[Opening Dataset content section]

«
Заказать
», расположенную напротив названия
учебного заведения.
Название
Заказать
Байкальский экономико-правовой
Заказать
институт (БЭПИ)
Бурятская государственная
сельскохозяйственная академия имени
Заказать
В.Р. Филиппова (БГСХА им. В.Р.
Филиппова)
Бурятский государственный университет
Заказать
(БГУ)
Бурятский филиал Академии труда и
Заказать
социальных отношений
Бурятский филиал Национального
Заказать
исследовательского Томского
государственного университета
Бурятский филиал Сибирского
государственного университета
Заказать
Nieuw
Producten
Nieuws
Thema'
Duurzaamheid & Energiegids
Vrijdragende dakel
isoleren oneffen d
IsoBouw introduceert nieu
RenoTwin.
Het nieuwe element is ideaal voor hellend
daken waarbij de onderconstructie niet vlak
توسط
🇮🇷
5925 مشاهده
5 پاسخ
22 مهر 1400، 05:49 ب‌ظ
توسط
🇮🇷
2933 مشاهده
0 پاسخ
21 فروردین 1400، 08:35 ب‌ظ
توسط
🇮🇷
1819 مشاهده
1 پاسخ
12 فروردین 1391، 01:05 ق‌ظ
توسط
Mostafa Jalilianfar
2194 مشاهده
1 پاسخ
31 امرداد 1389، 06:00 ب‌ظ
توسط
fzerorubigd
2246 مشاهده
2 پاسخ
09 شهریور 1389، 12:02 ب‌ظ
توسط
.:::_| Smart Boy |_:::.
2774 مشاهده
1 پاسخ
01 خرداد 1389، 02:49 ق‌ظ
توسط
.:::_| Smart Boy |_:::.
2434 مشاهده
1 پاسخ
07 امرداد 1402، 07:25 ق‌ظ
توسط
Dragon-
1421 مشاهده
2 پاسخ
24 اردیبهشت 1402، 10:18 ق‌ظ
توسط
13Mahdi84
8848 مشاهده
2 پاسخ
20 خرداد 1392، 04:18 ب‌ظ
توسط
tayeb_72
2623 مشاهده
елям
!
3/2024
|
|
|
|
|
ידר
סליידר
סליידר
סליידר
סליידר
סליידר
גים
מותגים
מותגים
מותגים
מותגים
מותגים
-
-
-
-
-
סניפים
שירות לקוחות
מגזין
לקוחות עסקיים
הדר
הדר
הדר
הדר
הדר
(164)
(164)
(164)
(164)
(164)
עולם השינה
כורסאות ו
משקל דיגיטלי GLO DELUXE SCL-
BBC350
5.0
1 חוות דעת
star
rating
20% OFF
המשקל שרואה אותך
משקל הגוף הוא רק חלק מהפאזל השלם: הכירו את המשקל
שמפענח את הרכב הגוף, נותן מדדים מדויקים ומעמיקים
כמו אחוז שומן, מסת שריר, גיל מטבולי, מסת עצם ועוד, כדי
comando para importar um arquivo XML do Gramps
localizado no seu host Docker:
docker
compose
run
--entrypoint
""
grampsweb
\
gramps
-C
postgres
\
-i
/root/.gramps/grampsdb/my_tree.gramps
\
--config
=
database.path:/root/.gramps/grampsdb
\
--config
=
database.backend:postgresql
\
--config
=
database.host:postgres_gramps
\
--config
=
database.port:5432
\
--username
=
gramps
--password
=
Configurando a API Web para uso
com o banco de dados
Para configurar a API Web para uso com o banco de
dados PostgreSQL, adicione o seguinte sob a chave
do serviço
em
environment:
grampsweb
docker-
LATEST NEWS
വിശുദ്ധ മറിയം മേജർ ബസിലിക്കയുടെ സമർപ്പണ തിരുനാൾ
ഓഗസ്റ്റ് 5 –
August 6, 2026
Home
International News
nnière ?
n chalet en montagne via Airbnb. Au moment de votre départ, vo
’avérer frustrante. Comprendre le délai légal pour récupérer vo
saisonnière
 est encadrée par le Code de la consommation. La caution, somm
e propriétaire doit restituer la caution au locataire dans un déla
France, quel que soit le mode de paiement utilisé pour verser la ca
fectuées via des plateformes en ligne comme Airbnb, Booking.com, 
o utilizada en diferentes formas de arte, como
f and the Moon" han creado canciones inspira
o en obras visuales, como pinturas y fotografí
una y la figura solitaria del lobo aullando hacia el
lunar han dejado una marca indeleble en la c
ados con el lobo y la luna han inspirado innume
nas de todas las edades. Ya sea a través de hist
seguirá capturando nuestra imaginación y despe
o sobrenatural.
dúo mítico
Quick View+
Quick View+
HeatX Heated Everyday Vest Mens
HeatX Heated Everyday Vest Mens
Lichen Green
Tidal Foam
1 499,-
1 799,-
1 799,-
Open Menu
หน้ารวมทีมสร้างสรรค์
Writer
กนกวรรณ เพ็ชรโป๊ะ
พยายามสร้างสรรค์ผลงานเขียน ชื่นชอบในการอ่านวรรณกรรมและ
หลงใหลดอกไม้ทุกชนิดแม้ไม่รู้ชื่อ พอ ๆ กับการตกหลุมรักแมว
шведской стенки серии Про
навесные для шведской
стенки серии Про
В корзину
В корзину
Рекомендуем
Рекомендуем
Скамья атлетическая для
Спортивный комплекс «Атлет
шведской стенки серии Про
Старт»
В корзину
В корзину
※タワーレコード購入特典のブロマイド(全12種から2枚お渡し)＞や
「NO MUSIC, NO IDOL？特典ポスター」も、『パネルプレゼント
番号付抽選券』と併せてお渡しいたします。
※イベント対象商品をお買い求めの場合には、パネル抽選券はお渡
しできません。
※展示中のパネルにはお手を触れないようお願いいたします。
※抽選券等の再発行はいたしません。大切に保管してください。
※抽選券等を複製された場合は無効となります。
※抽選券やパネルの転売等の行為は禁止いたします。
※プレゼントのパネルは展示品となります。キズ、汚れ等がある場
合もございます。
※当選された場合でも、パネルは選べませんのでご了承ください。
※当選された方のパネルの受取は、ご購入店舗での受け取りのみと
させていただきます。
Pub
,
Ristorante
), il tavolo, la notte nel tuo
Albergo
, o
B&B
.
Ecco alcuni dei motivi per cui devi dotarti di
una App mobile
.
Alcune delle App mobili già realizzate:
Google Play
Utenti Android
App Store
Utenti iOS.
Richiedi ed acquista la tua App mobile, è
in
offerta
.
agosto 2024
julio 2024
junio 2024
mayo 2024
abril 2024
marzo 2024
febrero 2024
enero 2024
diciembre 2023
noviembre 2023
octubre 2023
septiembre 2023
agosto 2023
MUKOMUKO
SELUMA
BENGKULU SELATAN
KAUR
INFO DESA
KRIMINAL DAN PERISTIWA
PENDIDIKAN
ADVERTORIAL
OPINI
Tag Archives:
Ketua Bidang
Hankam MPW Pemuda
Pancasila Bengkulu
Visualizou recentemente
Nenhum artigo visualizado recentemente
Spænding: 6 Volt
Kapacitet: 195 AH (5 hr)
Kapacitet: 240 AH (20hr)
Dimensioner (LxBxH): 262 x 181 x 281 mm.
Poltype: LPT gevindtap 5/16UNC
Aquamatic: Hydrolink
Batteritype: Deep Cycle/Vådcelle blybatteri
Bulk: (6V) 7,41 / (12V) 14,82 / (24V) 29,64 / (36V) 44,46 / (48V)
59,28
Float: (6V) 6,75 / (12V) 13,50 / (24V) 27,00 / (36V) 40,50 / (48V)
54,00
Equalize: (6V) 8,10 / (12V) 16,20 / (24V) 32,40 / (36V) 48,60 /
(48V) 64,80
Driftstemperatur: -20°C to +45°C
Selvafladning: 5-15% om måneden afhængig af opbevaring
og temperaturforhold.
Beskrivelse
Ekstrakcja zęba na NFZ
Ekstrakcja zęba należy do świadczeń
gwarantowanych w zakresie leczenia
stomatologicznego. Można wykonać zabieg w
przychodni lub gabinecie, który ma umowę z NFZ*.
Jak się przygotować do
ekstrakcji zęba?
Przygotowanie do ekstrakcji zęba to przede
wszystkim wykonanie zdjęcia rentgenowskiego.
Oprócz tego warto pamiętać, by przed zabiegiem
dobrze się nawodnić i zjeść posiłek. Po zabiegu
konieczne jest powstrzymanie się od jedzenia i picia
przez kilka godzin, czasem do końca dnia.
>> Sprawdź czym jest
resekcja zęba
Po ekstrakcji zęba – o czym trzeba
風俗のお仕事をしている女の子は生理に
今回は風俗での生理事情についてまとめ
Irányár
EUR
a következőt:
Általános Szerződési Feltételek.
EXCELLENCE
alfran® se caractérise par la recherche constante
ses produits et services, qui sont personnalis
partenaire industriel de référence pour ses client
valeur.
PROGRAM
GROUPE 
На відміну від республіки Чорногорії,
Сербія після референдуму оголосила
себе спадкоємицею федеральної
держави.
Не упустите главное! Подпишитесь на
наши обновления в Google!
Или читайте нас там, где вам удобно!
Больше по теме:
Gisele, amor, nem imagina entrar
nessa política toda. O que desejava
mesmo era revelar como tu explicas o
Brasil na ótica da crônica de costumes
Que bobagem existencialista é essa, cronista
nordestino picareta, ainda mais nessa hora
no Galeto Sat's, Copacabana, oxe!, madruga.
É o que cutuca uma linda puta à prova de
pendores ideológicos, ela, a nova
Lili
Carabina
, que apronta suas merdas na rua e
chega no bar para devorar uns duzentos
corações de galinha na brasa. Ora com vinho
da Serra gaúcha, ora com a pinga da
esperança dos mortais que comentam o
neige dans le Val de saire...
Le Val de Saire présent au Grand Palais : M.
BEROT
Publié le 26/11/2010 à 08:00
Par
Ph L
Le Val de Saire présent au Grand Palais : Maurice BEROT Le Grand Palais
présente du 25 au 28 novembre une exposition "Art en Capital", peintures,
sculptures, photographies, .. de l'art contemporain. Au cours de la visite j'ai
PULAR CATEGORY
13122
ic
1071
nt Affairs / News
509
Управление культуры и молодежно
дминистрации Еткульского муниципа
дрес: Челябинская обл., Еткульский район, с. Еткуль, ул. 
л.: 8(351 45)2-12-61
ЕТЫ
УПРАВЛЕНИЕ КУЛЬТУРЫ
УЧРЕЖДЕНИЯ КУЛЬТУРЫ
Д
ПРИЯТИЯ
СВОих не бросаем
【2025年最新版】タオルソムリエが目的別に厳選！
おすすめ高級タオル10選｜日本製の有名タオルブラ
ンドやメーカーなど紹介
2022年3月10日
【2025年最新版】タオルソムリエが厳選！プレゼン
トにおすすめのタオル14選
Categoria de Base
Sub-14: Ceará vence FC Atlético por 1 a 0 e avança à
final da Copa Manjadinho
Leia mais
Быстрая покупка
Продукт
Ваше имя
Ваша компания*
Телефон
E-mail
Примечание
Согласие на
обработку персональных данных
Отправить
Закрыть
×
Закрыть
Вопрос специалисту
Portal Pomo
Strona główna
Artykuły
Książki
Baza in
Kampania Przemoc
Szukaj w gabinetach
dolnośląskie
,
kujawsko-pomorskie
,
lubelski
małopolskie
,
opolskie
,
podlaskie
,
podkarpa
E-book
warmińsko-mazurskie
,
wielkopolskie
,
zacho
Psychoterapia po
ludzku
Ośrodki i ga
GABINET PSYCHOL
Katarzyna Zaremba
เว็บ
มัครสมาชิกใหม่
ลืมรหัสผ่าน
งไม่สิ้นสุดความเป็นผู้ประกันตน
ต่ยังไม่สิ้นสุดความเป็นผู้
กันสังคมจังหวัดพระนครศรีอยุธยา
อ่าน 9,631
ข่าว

[Closing Dataset content section]

• What you will do
Check each line above for the string "grampsdb", then copy the ones that have it.

• Reply
/root/.gramps/grampsdb/my_tree.gramps
database.path:/root/.gramps/grampsdb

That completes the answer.